Le llamaban amapola por la delicadeza de su esencia. Era una
muchacha menuda y callada que avanzaba por la vida dejando un halo de enigmática
serenidad. Al igual que la flor no precisaba de grandes atenciones para
destacar sobre el resto de féminas como un manto rojo sobre un campo de trigo
seco. Su pelo corto y rojizo brillaba bajo la luz del sol y enmarcaba un rostro
en extremo dulce y un tanto perturbador. Sus ojos marrones parecían mimetizarse
con lo rayos solares adquiriendo un ligero tono amarillento y sus labios,
siempre pintados de carmín intenso, dibujaban una tímida sonrisa que
encandilaba al más sereno. Adolfo no era distinto al resto de los mortales y
pronto sucumbió ante aquella hipnótica mujer a la que no solo llamaban así por el color de su pelo.
¿Se imaginan ustedes que otra cosa podrían tener en común esa criatura y la
mencionada flor? Ni más ni menos que unas curiosas propiedades sedantes y analgésicas.
Aquello que ya griegos y romanos supieron descifrar y destinar para diversos
fines lúdicos y médicos estaba a punto de vivirlo Adolfo en sus propias carnes.
Corría el rumor de que un encuentro con nuestra peculiar protagonista era capaz
de transmitir tal paz y tranquilidad que podía hacer desaparecer de la cabeza
del más infiel cualquier atisbo de remordimiento y culpabilidad. Y así
suspiraba Adolfo cada día por besar esos labios que le traían loco y por yacer
con ese ser tan delicado que lo tenia completamente ensimismado. ¿Cómo seria
besar a una amapola? Mil veces trató de imaginar ese momento y mi veces acabó
desistiendo. Paseó por inmensos campos de amapolas y deslizó sus dedos por sus
finos pétalos tratando de imaginar el roce de su delicada piel. Un buen día no
pudo soportar más su desasosiego, y mintiendo a su mujer e hijos, salió
desesperado a su encuentro. La localizó en el camino de tierra que iba desde la
estación del tren hasta la plaza central.

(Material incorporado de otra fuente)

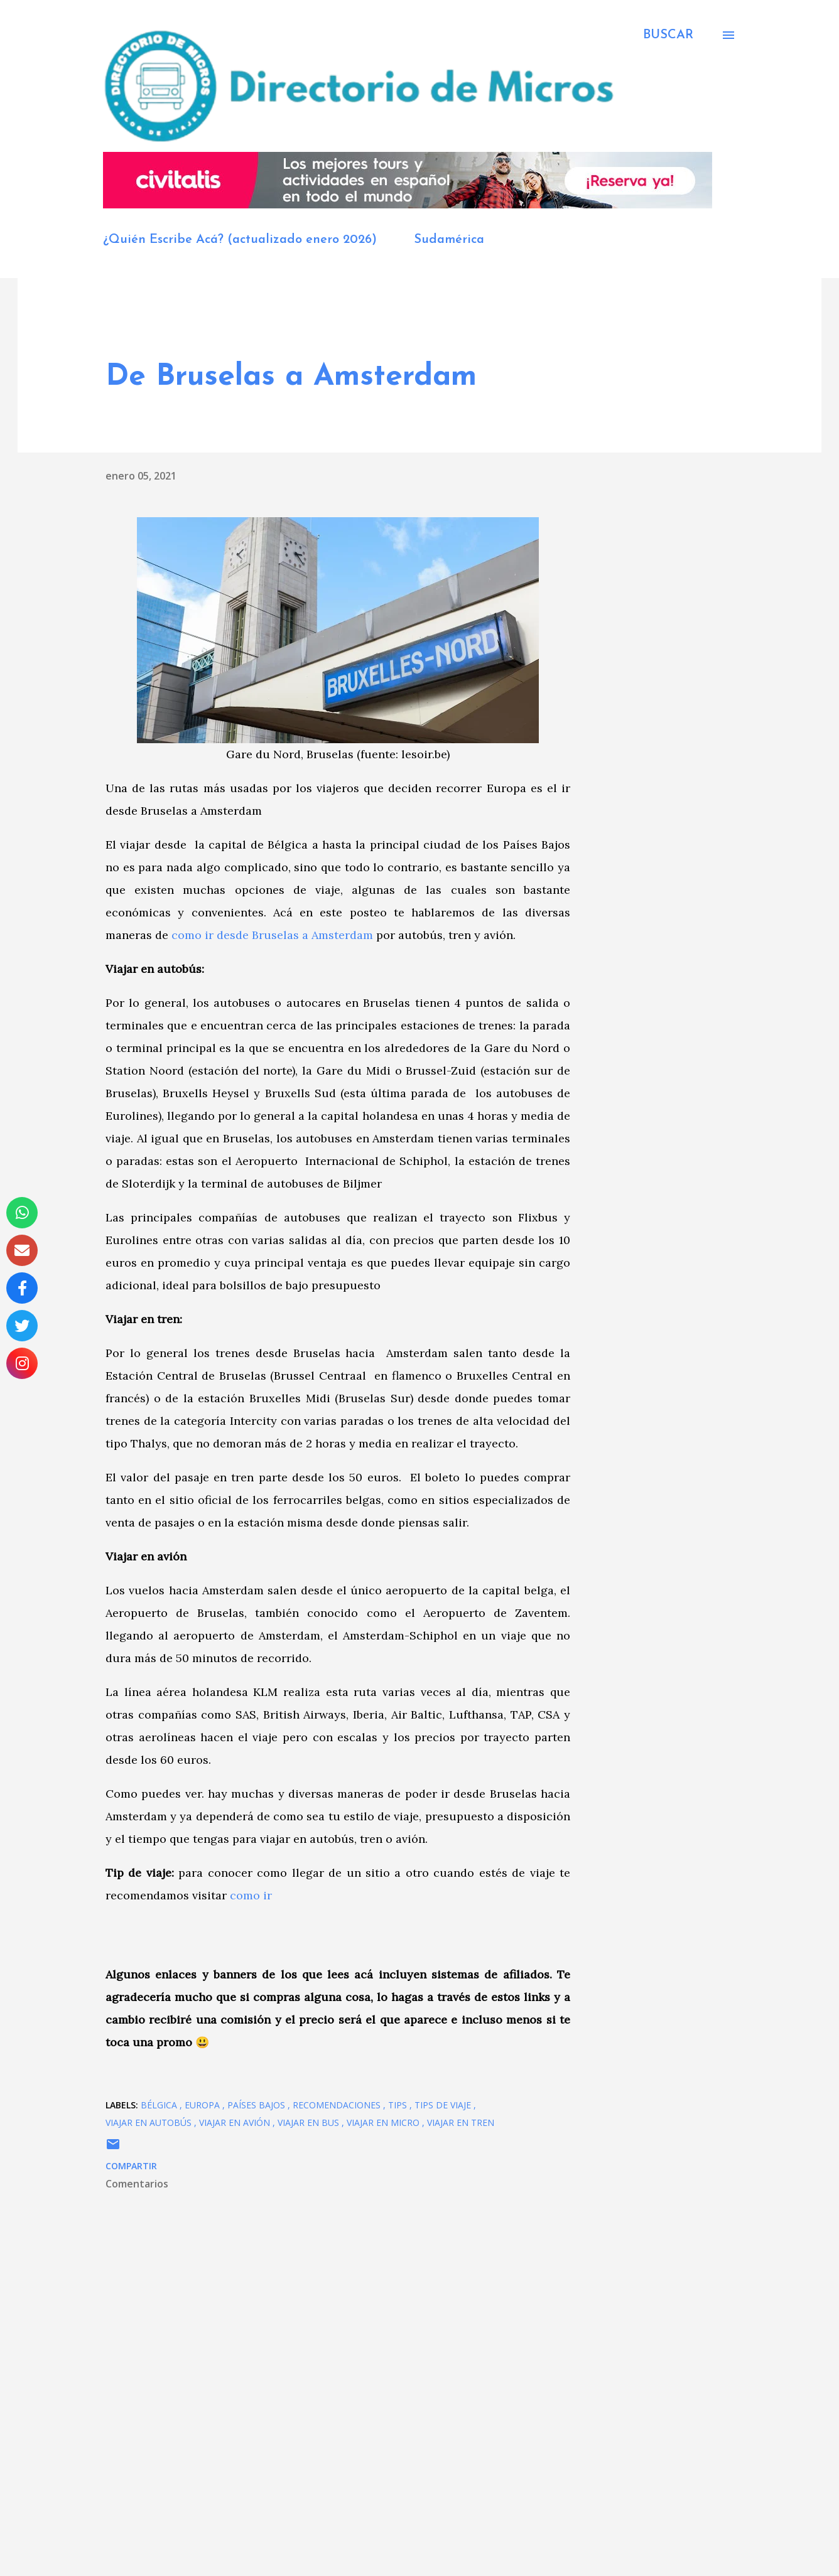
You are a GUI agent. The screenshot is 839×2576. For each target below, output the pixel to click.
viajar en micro (384, 2122)
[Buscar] (668, 35)
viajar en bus (310, 2122)
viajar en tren (460, 2122)
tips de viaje (444, 2105)
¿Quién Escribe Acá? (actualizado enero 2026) (240, 239)
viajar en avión (236, 2122)
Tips (398, 2105)
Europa (203, 2105)
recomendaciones (338, 2105)
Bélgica (160, 2105)
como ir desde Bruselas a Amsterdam (272, 935)
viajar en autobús (150, 2122)
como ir (251, 1895)
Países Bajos (257, 2105)
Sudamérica (449, 239)
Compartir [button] (131, 2166)
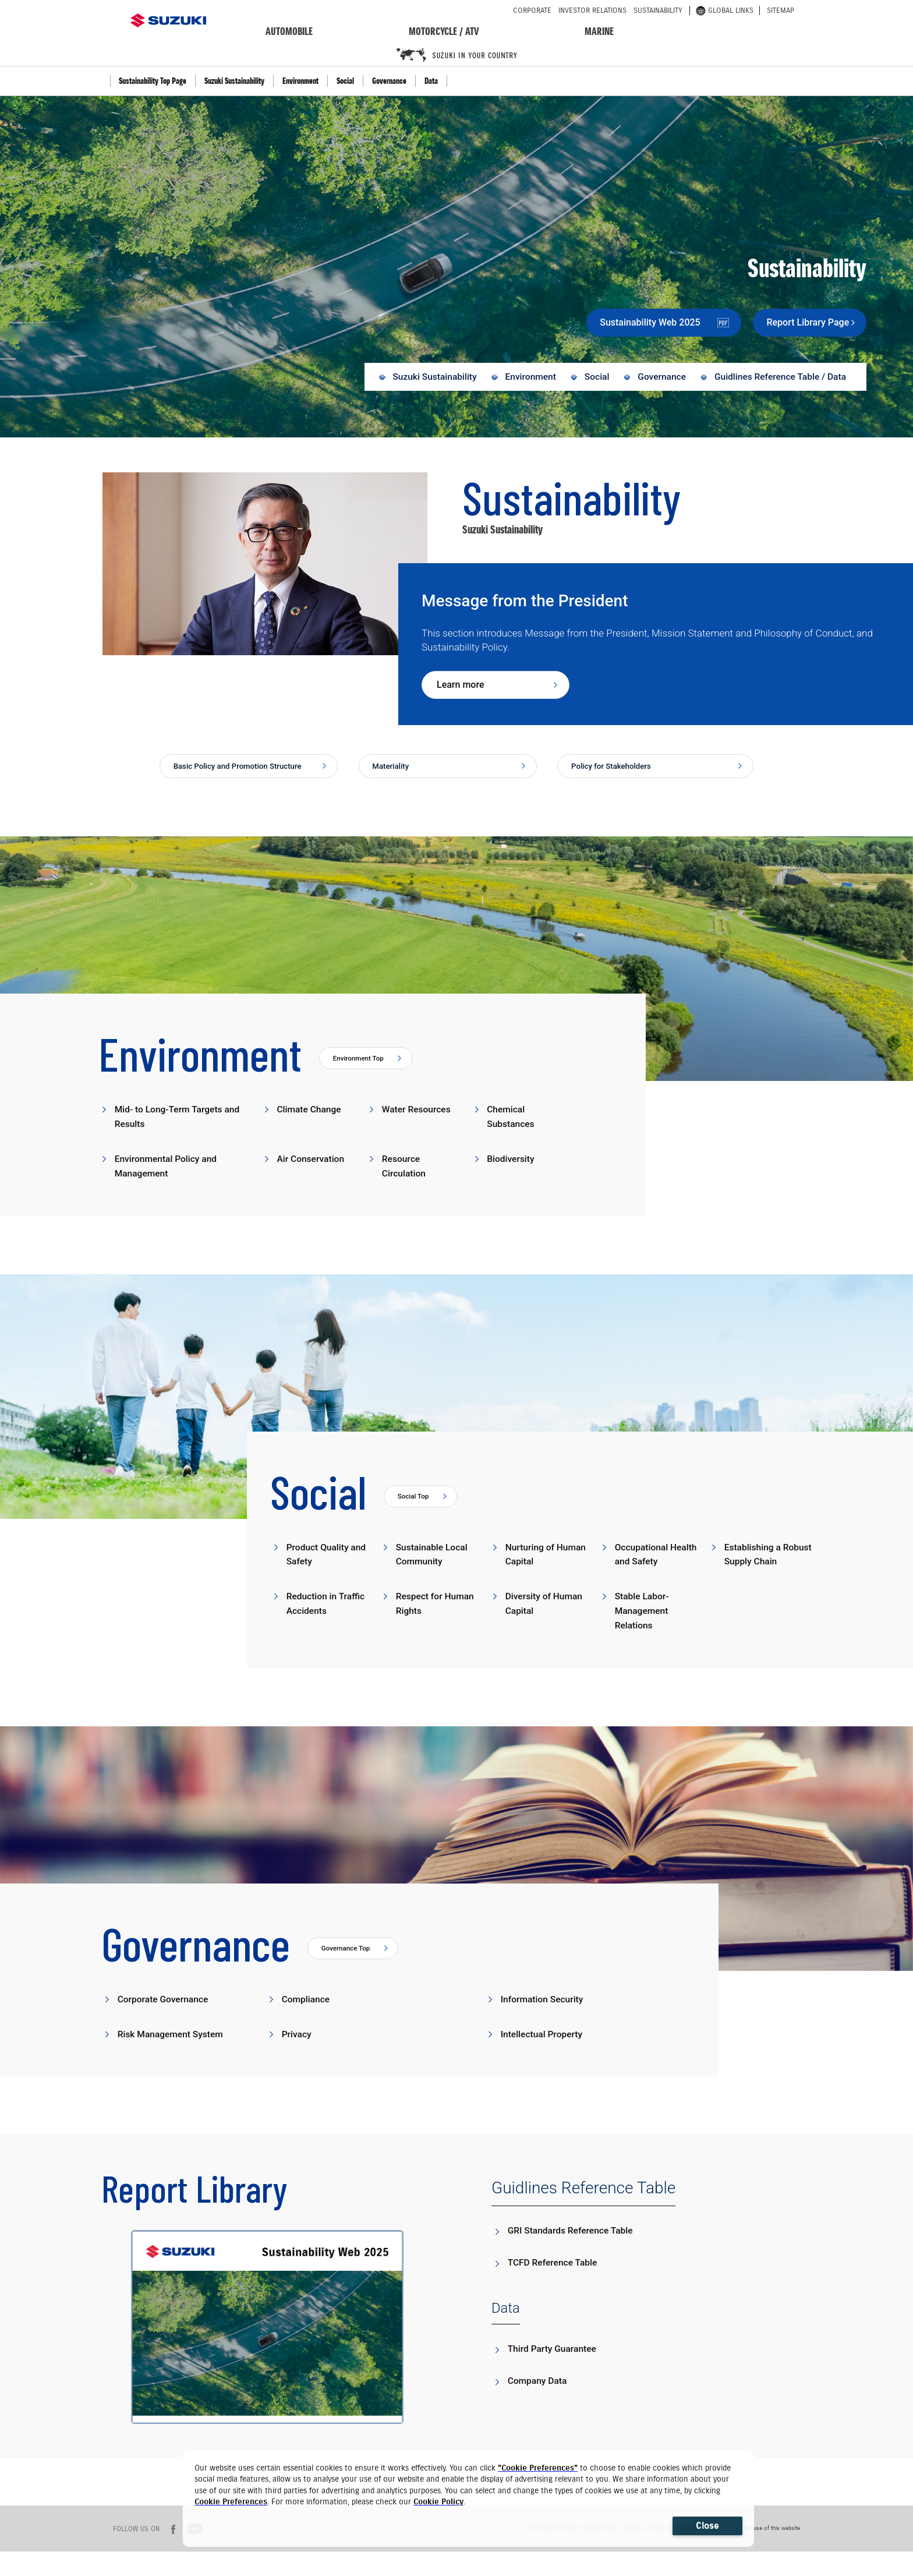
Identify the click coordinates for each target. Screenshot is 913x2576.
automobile (289, 31)
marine (599, 31)
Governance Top (350, 1972)
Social (345, 81)
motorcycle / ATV (444, 31)
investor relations (592, 10)
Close (707, 2525)
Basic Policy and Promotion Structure (232, 777)
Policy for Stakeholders (620, 772)
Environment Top (362, 1079)
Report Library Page (792, 321)
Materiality (396, 772)
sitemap (780, 10)
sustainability (658, 10)
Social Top (416, 1518)
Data (431, 81)
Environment (300, 81)
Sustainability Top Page (152, 81)
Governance (389, 81)
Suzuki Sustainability (234, 81)
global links (724, 10)
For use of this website (772, 2552)
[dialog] (468, 2499)
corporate (532, 10)
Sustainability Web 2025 (628, 321)
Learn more (460, 688)
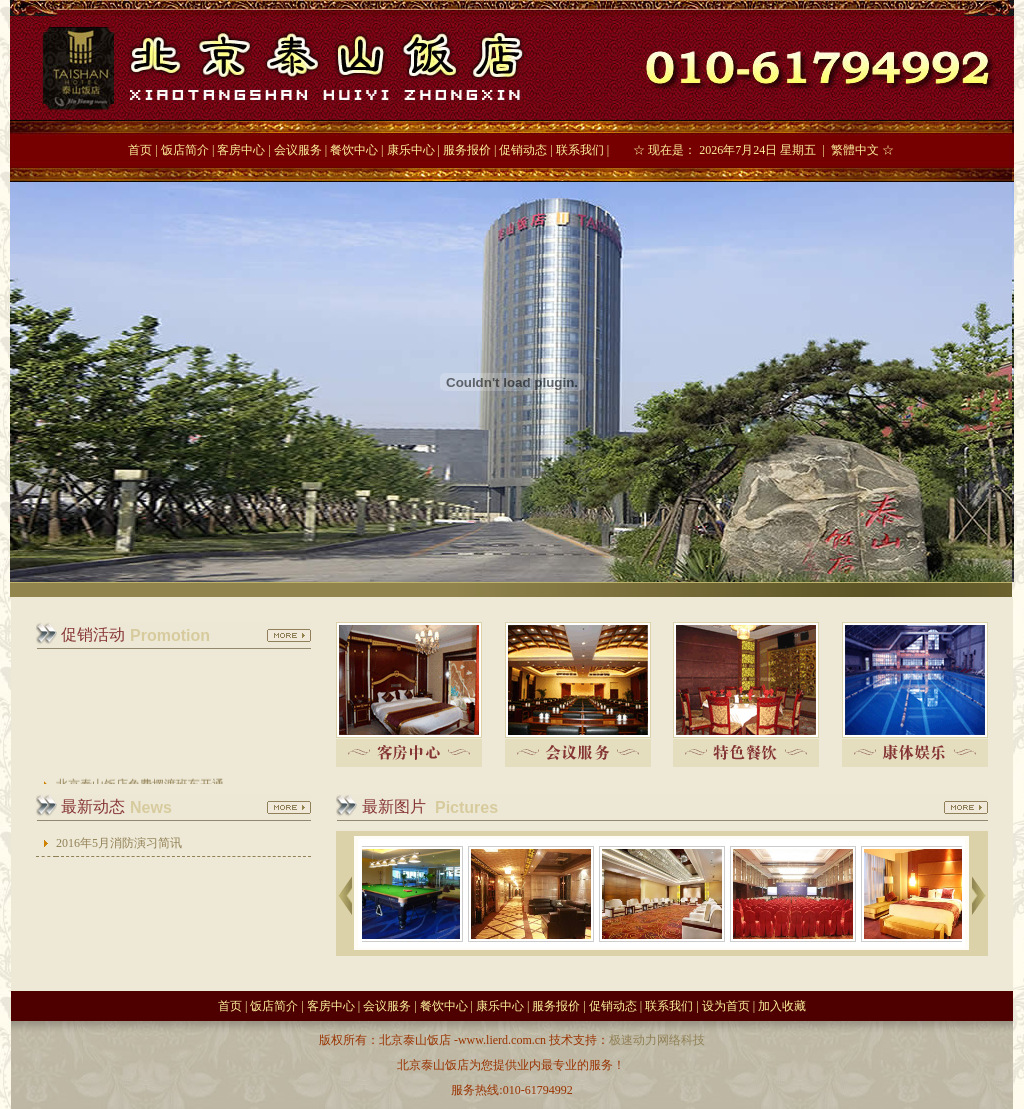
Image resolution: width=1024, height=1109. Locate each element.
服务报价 (467, 150)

Ella lo miró fijamente a los ojos y
él sintió una ligera punzada en su corazón, como un pequeño aguijón cargado de
dulces opiáceos. No hicieron falta las palabras para que Adolfo se sintiera
correspondido. Amapola lo estrechó entre sus brazos y él inhaló el magnético
aroma de su pelo. La deseaba más que nunca pero una inusual calma se había
apoderado de Adolfo. Se sentía capacitado para saborear ese momento sin
prisas y con absoluta concentración.
Desaparecieron de su lado calles, casas, ruidos y personas. Solo ellos y el
viento bajo un inmenso azul primaveral y los rayos del sol. Acercó su cara a
esos labios encarnados que tanto había deseado y ambos se fundieron en un beso
de amapola, dulce, salvaje, húmedo y apasionado. Perdió la noción del tiempo
recorriendo cada uno de los centímetros de su piel y poco a poco sus músculos
se destensaron, sus facciones se relajaron y se dejó envolver por un enorme
pétalo aterciopelado que lo sumió en un sueño de lo más mágico y reparador.
Permanecía dormido en mitad del campo. Le despertó un ligero
cosquilleo en la cara. Una tímida amapola agitada por el viento le rozaba la
piel una y otra vez. Ni el propio Adolfo era capaz de recordar qué había
pasado. Hacía tiempo que no se sentía tan descansado. Varios fueron los vecinos
que lo vieron salir del campo al amanecer y pasó así a engrosar la leyenda de la
mujer amapola que, a esas horas de la mañana, se desperezaba en su cama
dispuesta un día más a brillar bajo la luz del sol.
Las amapolas no besan pensarán ustedes. Eso es porque nunca
han acariciado sus pétalos en una mañana de mayo…
*Dedicado a Sue. ¡Gracias por tu palabra!